L’ipotesi di ricostruzione della pala d’altare proposta da De Benedictis fu appoggiata da Padovani (1979b), che dopo il restauro della Madonna con Bambino di Castiglione d’Orcia la attribuì a Simone Martini. Nonostante il livello abbastanza alto di esecuzione, questa composizione rappresenta tuttavia più probabilmente l’opera di un discepolo di Simone Martini, forse – come proponeva la De Benedictis – di Lippo Memmi. A favore di quest’ipotesi depongono la tipologia del volto della Madonna, che si discosta un po’ dalle opere del maestro per il taglio stretto degli occhi e il naso allungato e di forma appuntita. In confronto alle opere della collezione del Museo Puškin, sebbene la pittura sia qui celata dallo strato di vernice scurita, la Madonna con Bambino di Castiglione d’Orcia è notevolmente inferiore dal punto di vista artistico. Del resto, l’aveva già osservato De Benedictis (1968, p. 6), e successivamente Avanzati (Avanzati, in Simone Martini, 1985).
Per maniera e livello esecutivo, assomiglia ai pannelli moscoviti una raffigurazione a busto di Cristo benedicente del Museo di Capodimonte a Napoli (tempera su legno, 76 ? 46), che ha avuto attribuzioni discordanti: è stata indicata come opera dello stesso Simone Martini, della sua bottega, oppure, secondo il giudizio espresso dalla De Benedictis (1979, p. 32, ill. 55), come opera di Lippo Vanni.
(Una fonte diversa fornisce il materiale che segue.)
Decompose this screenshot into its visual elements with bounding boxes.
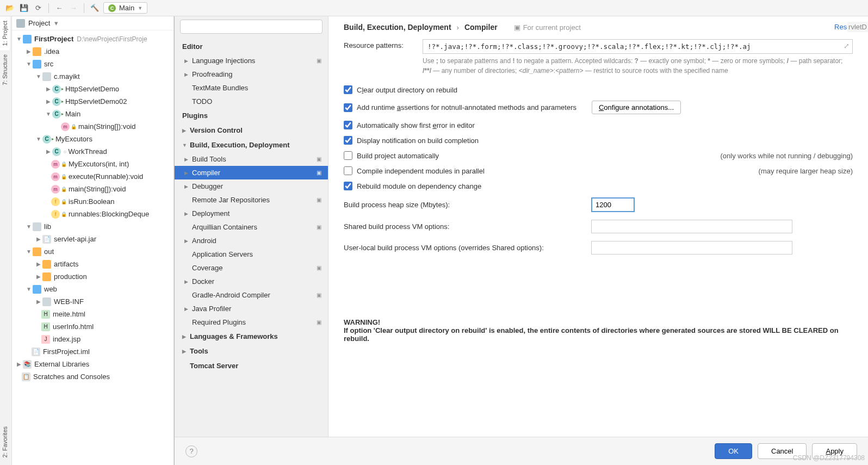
tree-item[interactable]: WorkThread [68, 147, 107, 156]
settings-item[interactable]: ▶Debugger [175, 179, 328, 193]
tab-structure[interactable]: 7: Structure [0, 50, 10, 90]
back-icon[interactable]: ← [54, 3, 65, 14]
tree-item[interactable]: Main [65, 110, 80, 118]
settings-item[interactable]: Required Plugins▣ [175, 315, 328, 329]
rebuild-dep-label: Rebuild module on dependency change [357, 182, 481, 190]
heap-size-input[interactable] [591, 197, 635, 212]
tree-item[interactable]: web [44, 285, 57, 293]
class-icon: C [52, 110, 61, 119]
project-badge-icon: ▣ [315, 57, 323, 65]
forward-icon[interactable]: → [68, 3, 79, 14]
breadcrumb[interactable]: Build, Execution, Deployment [344, 23, 451, 32]
tree-item[interactable]: execute(Runnable):void [69, 172, 143, 181]
settings-item[interactable]: Gradle-Android Compiler▣ [175, 288, 328, 302]
settings-footer: ? OK Cancel Apply [175, 437, 868, 465]
rebuild-dep-checkbox[interactable] [344, 182, 352, 190]
settings-item[interactable]: ▶Docker [175, 275, 328, 288]
settings-item[interactable]: ▶Deployment [175, 207, 328, 220]
tree-item[interactable]: userInfo.html [53, 323, 94, 331]
settings-cat-editor[interactable]: Editor [175, 39, 328, 54]
open-icon[interactable]: 📂 [4, 3, 15, 14]
tree-item[interactable]: HttpServletDemo02 [65, 97, 127, 106]
settings-item[interactable]: ▶Proofreading [175, 67, 328, 81]
settings-item-compiler[interactable]: ▶Compiler▣ [175, 166, 328, 179]
shared-vm-input[interactable] [591, 220, 792, 233]
settings-cat-lang[interactable]: ▶Languages & Frameworks [175, 329, 328, 344]
runtime-assertions-checkbox[interactable] [344, 103, 352, 112]
tree-item[interactable]: main(String[]):void [69, 185, 126, 193]
iml-icon: 📄 [32, 348, 40, 356]
project-view-title: Project [28, 19, 50, 27]
tree-item[interactable]: External Libraries [34, 360, 89, 368]
settings-item-tomcat[interactable]: Tomcat Server [175, 358, 328, 373]
settings-item[interactable]: TODO [175, 95, 328, 108]
settings-item[interactable]: ▶Language Injections▣ [175, 54, 328, 67]
tree-item[interactable]: index.jsp [53, 335, 80, 343]
settings-cat-version[interactable]: ▶Version Control▣ [175, 123, 328, 138]
ok-button[interactable]: OK [715, 443, 752, 459]
resource-patterns-input[interactable]: !?*.java;!?*.form;!?*.class;!?*.groovy;!… [423, 39, 853, 54]
tree-item[interactable]: isRun:Boolean [69, 197, 115, 206]
tree-item[interactable]: WEB-INF [54, 297, 84, 306]
tree-item[interactable]: servlet-api.jar [54, 235, 96, 243]
tree-item[interactable]: out [44, 247, 54, 256]
clear-output-checkbox[interactable] [344, 85, 352, 94]
settings-item[interactable]: ▶Build Tools▣ [175, 152, 328, 166]
heap-size-label: Build process heap size (Mbytes): [344, 201, 586, 209]
project-panel-header[interactable]: Project ▾ [12, 16, 173, 30]
tree-item[interactable]: main(String[]):void [78, 122, 135, 131]
settings-tree[interactable]: Editor ▶Language Injections▣ ▶Proofreadi… [175, 37, 328, 437]
settings-cat-tools[interactable]: ▶Tools [175, 344, 328, 358]
tree-item[interactable]: meite.html [53, 310, 85, 318]
tree-item[interactable]: HttpServletDemo [65, 85, 119, 93]
warning-block: WARNING! If option 'Clear output directo… [344, 318, 853, 343]
libraries-icon: 📚 [23, 360, 32, 369]
web-folder-icon [33, 285, 41, 294]
tree-item[interactable]: src [44, 60, 53, 68]
tree-root[interactable]: FirstProject [34, 35, 73, 43]
tree-item[interactable]: runnables:BlockingDeque [69, 210, 149, 218]
watermark: CSDN @DZ2317794308 [793, 454, 865, 462]
settings-item[interactable]: Coverage▣ [175, 261, 328, 275]
tree-item[interactable]: MyExcutors [55, 135, 92, 143]
run-config-selector[interactable]: C Main ▼ [103, 2, 147, 14]
settings-item[interactable]: TextMate Bundles [175, 81, 328, 95]
field-icon: f [51, 197, 60, 206]
settings-item[interactable]: ▶Java Profiler [175, 302, 328, 315]
sync-icon[interactable]: ⟳ [33, 3, 44, 14]
runtime-assertions-label: Add runtime assertions for notnull-annot… [357, 103, 576, 111]
configure-annotations-button[interactable]: Configure annotations... [592, 101, 681, 114]
method-icon: m [51, 160, 60, 169]
tree-item[interactable]: Scratches and Consoles [33, 373, 110, 381]
settings-sidebar: Editor ▶Language Injections▣ ▶Proofreadi… [175, 16, 328, 437]
settings-item[interactable]: ▶Android [175, 234, 328, 247]
user-vm-input[interactable] [591, 241, 792, 255]
tree-item[interactable]: artifacts [54, 260, 79, 268]
settings-item[interactable]: Application Servers [175, 247, 328, 261]
build-icon[interactable]: 🔨 [89, 3, 100, 14]
project-badge-icon: ▣ [315, 224, 323, 231]
show-first-error-checkbox[interactable] [344, 121, 352, 129]
tree-item[interactable]: .idea [44, 47, 59, 55]
tree-item[interactable]: production [54, 272, 87, 281]
compile-parallel-checkbox[interactable] [344, 166, 352, 175]
settings-item[interactable]: Remote Jar Repositories▣ [175, 193, 328, 207]
settings-cat-plugins[interactable]: Plugins [175, 108, 328, 123]
tree-item[interactable]: MyExcutors(int, int) [69, 160, 129, 168]
tab-project[interactable]: 1: Project [0, 16, 10, 50]
tab-favorites[interactable]: 2: Favorites [0, 422, 10, 462]
tree-item[interactable]: lib [44, 222, 51, 231]
project-badge-icon: ▣ [315, 156, 323, 163]
notify-build-checkbox[interactable] [344, 136, 352, 145]
tree-item[interactable]: c.mayikt [54, 72, 80, 80]
build-auto-checkbox[interactable] [344, 151, 352, 160]
expand-icon[interactable]: ⤢ [844, 42, 850, 50]
project-panel: Project ▾ ▼FirstProjectD:\newProject\Fir… [12, 16, 174, 465]
settings-item[interactable]: Arquillian Containers▣ [175, 220, 328, 234]
save-icon[interactable]: 💾 [18, 3, 29, 14]
project-tree[interactable]: ▼FirstProjectD:\newProject\FirstProje ▶.… [12, 30, 173, 465]
help-button[interactable]: ? [185, 445, 197, 457]
settings-search-input[interactable] [180, 20, 323, 34]
settings-cat-build[interactable]: ▼Build, Execution, Deployment [175, 138, 328, 152]
tree-item[interactable]: FirstProject.iml [43, 348, 90, 356]
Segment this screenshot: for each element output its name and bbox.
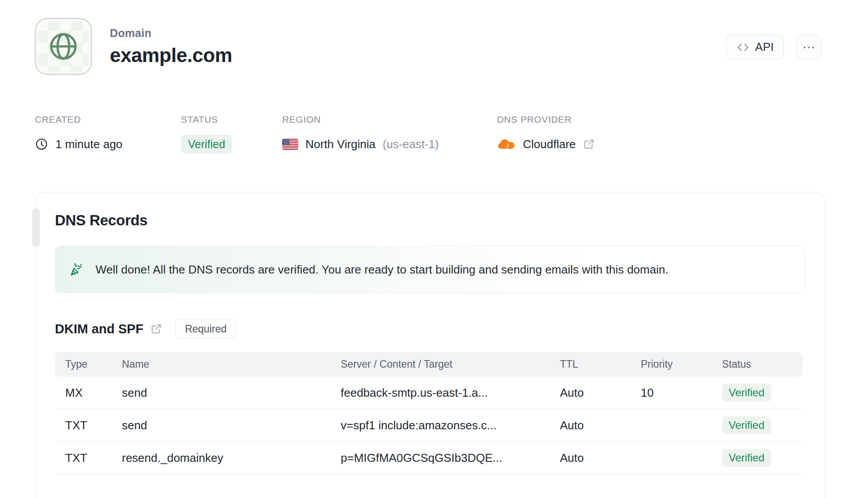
clock-icon	[35, 137, 48, 151]
col-header-priority: Priority	[641, 358, 722, 370]
page-title: example.com	[110, 44, 232, 66]
party-popper-icon	[69, 261, 85, 278]
table-row: TXT resend._domainkey p=MIGfMA0GCSqGSIb3…	[55, 442, 802, 474]
domain-heading: Domain example.com	[110, 27, 232, 66]
col-header-content: Server / Content / Target	[341, 358, 560, 370]
dkim-spf-external-link-icon[interactable]	[150, 323, 162, 335]
record-status-badge: Verified	[722, 384, 771, 402]
meta-dns-provider: DNS PROVIDER Cloudflare	[497, 114, 595, 154]
page-header: Domain example.com API ···	[0, 0, 868, 75]
cell-priority: 10	[641, 386, 722, 400]
dns-records-card: DNS Records Well done! All the DNS recor	[36, 192, 825, 498]
region-label: REGION	[282, 114, 497, 125]
region-value: North Virginia	[305, 137, 376, 151]
api-button-label: API	[755, 40, 774, 54]
code-icon	[736, 41, 750, 54]
cell-content: feedback-smtp.us-east-1.a...	[341, 386, 560, 400]
status-label: STATUS	[181, 114, 282, 125]
dkim-spf-title: DKIM and SPF	[55, 322, 143, 336]
domain-avatar	[35, 18, 92, 75]
meta-region: REGION	[282, 114, 497, 154]
cell-name: resend._domainkey	[122, 451, 341, 465]
success-banner: Well done! All the DNS records are verif…	[55, 246, 805, 293]
cell-name: send	[122, 419, 341, 432]
us-flag-icon	[282, 139, 298, 150]
domain-identity: Domain example.com	[35, 18, 232, 75]
cloudflare-icon	[497, 138, 516, 150]
dkim-spf-section-head: DKIM and SPF Required	[55, 319, 805, 339]
api-button[interactable]: API	[726, 35, 784, 59]
cell-name: send	[122, 386, 341, 400]
ellipsis-icon: ···	[803, 40, 816, 54]
cell-type: TXT	[55, 419, 122, 432]
globe-icon	[46, 29, 80, 63]
table-row: MX send feedback-smtp.us-east-1.a... Aut…	[55, 377, 802, 409]
required-badge: Required	[175, 319, 236, 339]
dns-provider-value: Cloudflare	[523, 137, 576, 151]
dns-records-title: DNS Records	[55, 212, 805, 229]
table-row: TXT send v=spf1 include:amazonses.c... A…	[55, 409, 802, 442]
cell-content: p=MIGfMA0GCSqGSIb3DQE...	[341, 451, 560, 465]
cell-ttl: Auto	[560, 386, 641, 400]
cell-content: v=spf1 include:amazonses.c...	[341, 419, 560, 432]
col-header-status: Status	[722, 358, 802, 370]
entity-type-label: Domain	[110, 27, 232, 40]
status-badge: Verified	[181, 135, 232, 154]
card-edge-pill	[32, 208, 40, 247]
created-label: CREATED	[35, 114, 181, 125]
record-status-badge: Verified	[722, 449, 771, 467]
col-header-name: Name	[122, 358, 341, 370]
header-actions: API ···	[726, 35, 822, 59]
meta-status: STATUS Verified	[181, 114, 282, 154]
cell-type: TXT	[55, 451, 122, 465]
meta-created: CREATED 1 minute ago	[35, 114, 181, 154]
cell-type: MX	[55, 386, 122, 400]
region-code: (us-east-1)	[383, 137, 439, 151]
more-options-button[interactable]: ···	[797, 35, 822, 59]
table-header-row: Type Name Server / Content / Target TTL …	[55, 352, 802, 377]
cell-ttl: Auto	[560, 419, 641, 432]
cell-ttl: Auto	[560, 451, 641, 465]
dns-records-table: Type Name Server / Content / Target TTL …	[55, 352, 802, 474]
created-value: 1 minute ago	[55, 137, 122, 151]
col-header-type: Type	[55, 358, 122, 370]
dns-provider-external-link-icon[interactable]	[583, 138, 595, 150]
domain-meta-row: CREATED 1 minute ago STATUS Verified REG…	[0, 75, 868, 154]
success-message: Well done! All the DNS records are verif…	[96, 263, 668, 277]
dns-provider-label: DNS PROVIDER	[497, 114, 595, 125]
record-status-badge: Verified	[722, 416, 771, 434]
col-header-ttl: TTL	[560, 358, 641, 370]
domain-detail-page: Domain example.com API ··· CREATED	[0, 0, 868, 498]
La svalutazione della sua qualità artistica da parte della critica contemporanea è riconducibile per molti aspetti al fatto che la superficie pittorica, come anche nelle opere del Museo Puškin, è celata da uno strato di vernice scurita. Le nostre tavole sono affini al Cristo di Capodimonte per la resa delicatissima della forma attraverso una sorta di bassorilievo creato da un fine chiaroscuro, per il carattere dei panneggi che formano un ritmo fluente, e per la raffigurazione delle mani (basti confrontare le mani di Maria Maddalena e di Cristo). Secondo la tradizione, queste raffigurazioni di Cristo erano generalmente collocate al centro del registro superiore dei polittici, ma le dimensioni dell’opera escludono questa possibilità. Si può ipotizzare che in origine fosse al centro di un piccolo polittico composto di cinque tavole disposte su un unico registro, e che tra i comparti laterali vi fossero la Maria Maddalena e il Sant’Agostino del Museo Puškin. Il confronto delle misure non contraddice quest’ipotesi; la composizione centrale era più alta di quelle laterali, e un certo divario nelle dimensioni di queste ultime è attribuibile ai rifacimenti di epoca più recente, che avrebbero potuto alterarne le dimensioni originarie. Inoltre, sia nell’icona del Museo di Capodimonte come pure nei comparti del Museo Puškin, lungo il bordo inferiore c’è una fascia di lacuna della pittura originaria che indica forse una comune provenienza e condizioni di conservazione dei tre frammenti di una pala d’altare ora dispersa.
I comparti del Museo Puskin vengono datati al 1322-1323.